Originally estimated to cost 500 million baht, the plant on Soi Wat Boonkanjanaram is 95 percent built and half the required equipment has been installed, Deputy Mayor Verawat Khakhay said during a tour of the construction site with water-quality analysis staffers May 12.
Deputy Mayor Verawat Khakhay tours the construction site of Pattaya’s second wastewater-treatment plant in Jomtien Beach.
Launched in 2010, the plant was first slated to be completed in 2012. The new completion date is set for Aug. 4 and Verawat promised fines against the contractor of 1.4 million baht a day if work runs late.
The latest estimate of the project’s cost now stands at 558 million baht. The mayor blamed changes to building plans made by city hall planners and 2011’s national flooding crisis for the delay.
Current plans call for the treatment plant to be lined via underground drainage pipes serving South Pattaya, Thepprasit Road, certain areas of Jomtien from Thepprasit sois 7-9, Soi Jurarat, Sukhumvit Road and the Mae La-Or Market.

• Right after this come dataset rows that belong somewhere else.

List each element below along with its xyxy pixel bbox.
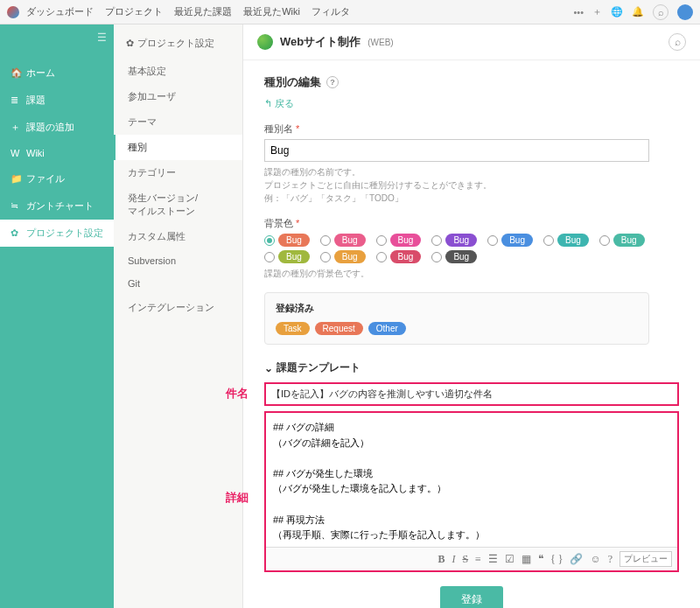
subnav-item-1[interactable]: 参加ユーザ [114,84,242,109]
color-option-10[interactable]: Bug [431,250,477,263]
color-option-3[interactable]: Bug [431,234,477,247]
radio-icon [543,235,554,246]
color-option-9[interactable]: Bug [376,250,422,263]
color-pill: Bug [501,234,533,247]
radio-icon [487,235,498,246]
link-icon[interactable]: 🔗 [570,553,583,566]
back-link[interactable]: ↰ 戻る [264,97,294,110]
more-icon[interactable]: ••• [573,7,584,17]
page-title: 種別の編集 ? [264,74,679,90]
color-pill: Bug [334,250,366,263]
color-option-4[interactable]: Bug [487,234,533,247]
radio-icon [264,252,275,262]
plus-icon[interactable]: ＋ [592,5,602,18]
checklist-icon[interactable]: ☑ [505,553,514,566]
italic-icon[interactable]: I [452,553,455,566]
sidebar-item-3[interactable]: WWiki [0,141,114,165]
subnav-item-8[interactable]: Git [114,272,242,295]
color-option-1[interactable]: Bug [320,234,366,247]
template-collapser[interactable]: ⌄ 課題テンプレート [264,360,679,375]
sidebar-icon: ✿ [10,227,21,239]
color-option-5[interactable]: Bug [543,234,589,247]
sidebar-item-0[interactable]: 🏠ホーム [0,59,114,87]
subnav-title: ✿プロジェクト設定 [114,24,242,59]
color-option-8[interactable]: Bug [320,250,366,263]
sidebar-item-2[interactable]: ＋課題の追加 [0,114,114,141]
color-pill: Bug [613,234,645,247]
radio-icon [599,235,610,246]
project-search-icon[interactable]: ⌕ [668,33,686,51]
color-option-6[interactable]: Bug [599,234,645,247]
preview-button[interactable]: プレビュー [620,551,672,567]
radio-icon [376,252,387,262]
bold-icon[interactable]: B [438,553,444,566]
sidebar-icon: 🏠 [10,67,21,79]
typename-hint: 課題の種別の名前です。 プロジェクトごとに自由に種別分けすることができます。 例… [264,165,679,205]
color-pill: Bug [445,234,477,247]
quote-icon[interactable]: ❝ [538,553,543,566]
list-ul-icon[interactable]: ≡ [475,553,481,566]
nav-dashboard[interactable]: ダッシュボード [26,6,94,17]
nav-recent-wiki[interactable]: 最近見たWiki [243,6,300,17]
sidebar-item-6[interactable]: ✿プロジェクト設定 [0,220,114,247]
table-icon[interactable]: ▦ [522,553,531,566]
sidebar-label: プロジェクト設定 [26,227,103,240]
help-icon[interactable]: ? [326,76,339,88]
color-option-2[interactable]: Bug [376,234,422,247]
color-pill: Bug [390,250,422,263]
sidebar-item-1[interactable]: ≣課題 [0,87,114,114]
sidebar: ☰ 🏠ホーム≣課題＋課題の追加WWiki📁ファイル≒ガントチャート✿プロジェクト… [0,24,114,608]
sidebar-icon: W [10,148,21,158]
search-icon[interactable]: ⌕ [653,4,668,20]
template-subject-input[interactable]: 【IDを記入】バグの内容を推測しやすい適切な件名 [264,382,679,406]
submit-button[interactable]: 登録 [440,586,503,608]
registered-chip-1[interactable]: Request [315,322,363,335]
color-pill: Bug [278,250,310,263]
global-nav: ダッシュボード プロジェクト 最近見た課題 最近見たWiki フィルタ [26,5,359,18]
subnav-item-3[interactable]: 種別 [114,135,242,160]
subnav-item-2[interactable]: テーマ [114,109,242,135]
typename-label: 種別名 * [264,122,679,136]
subnav-item-0[interactable]: 基本設定 [114,59,242,84]
avatar[interactable] [677,4,693,20]
editor-toolbar: B I S ≡ ☰ ☑ ▦ ❝ { } 🔗 ☺ ? プレビュー [266,547,677,570]
color-pill: Bug [445,250,477,263]
sidebar-label: 課題の追加 [26,121,74,134]
annotation-detail: 詳細 [226,490,248,506]
radio-icon [320,252,331,262]
subnav-item-6[interactable]: カスタム属性 [114,224,242,249]
subnav-item-4[interactable]: カテゴリー [114,160,242,185]
radio-icon [431,235,442,246]
typename-input[interactable] [264,139,649,162]
emoji-icon[interactable]: ☺ [590,553,600,566]
color-option-7[interactable]: Bug [264,250,310,263]
template-detail-textarea[interactable] [266,413,677,544]
radio-icon [431,252,442,262]
sidebar-label: ガントチャート [26,199,94,213]
color-option-0[interactable]: Bug [264,234,310,247]
nav-recent-issues[interactable]: 最近見た課題 [174,6,232,17]
sidebar-icon: 📁 [10,173,21,185]
code-icon[interactable]: { } [550,553,564,566]
sidebar-item-5[interactable]: ≒ガントチャート [0,192,114,220]
sidebar-toggle-icon[interactable]: ☰ [97,31,107,44]
registered-chip-2[interactable]: Other [368,322,406,335]
nav-projects[interactable]: プロジェクト [105,6,163,17]
list-ol-icon[interactable]: ☰ [488,553,498,566]
radio-icon [320,235,331,246]
subnav-item-9[interactable]: インテグレーション [114,295,242,320]
bgcolor-label: 背景色 * [264,217,679,230]
sidebar-label: 課題 [26,94,46,107]
globe-icon[interactable]: 🌐 [611,6,623,17]
subnav-item-7[interactable]: Subversion [114,249,242,272]
nav-filter[interactable]: フィルタ [312,6,350,17]
subnav-item-5[interactable]: 発生バージョン/ マイルストーン [114,185,242,224]
help2-icon[interactable]: ? [608,553,612,566]
bell-icon[interactable]: 🔔 [632,6,644,17]
chevron-down-icon: ⌄ [264,362,273,374]
sidebar-label: ファイル [26,172,65,185]
registered-chip-0[interactable]: Task [276,322,310,335]
sidebar-item-4[interactable]: 📁ファイル [0,165,114,192]
project-icon [257,34,273,50]
strike-icon[interactable]: S [462,553,468,566]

The Market has sat at the center of the problem, as drainage systems on either side of the area did not connect. Hence water backed up and flooded neighborhoods. On May 14, workers began laying connecting pipes around and through the market. The work is expected to continue through mid-June. The mayor warned motorists in the area to expect traffic problems caused by the construction.
“Once we complete the wastewater treatment plant, it will become an amazing collection point that will drain water from neighborhoods that now experience flooding during the rainy season,” Verawat said.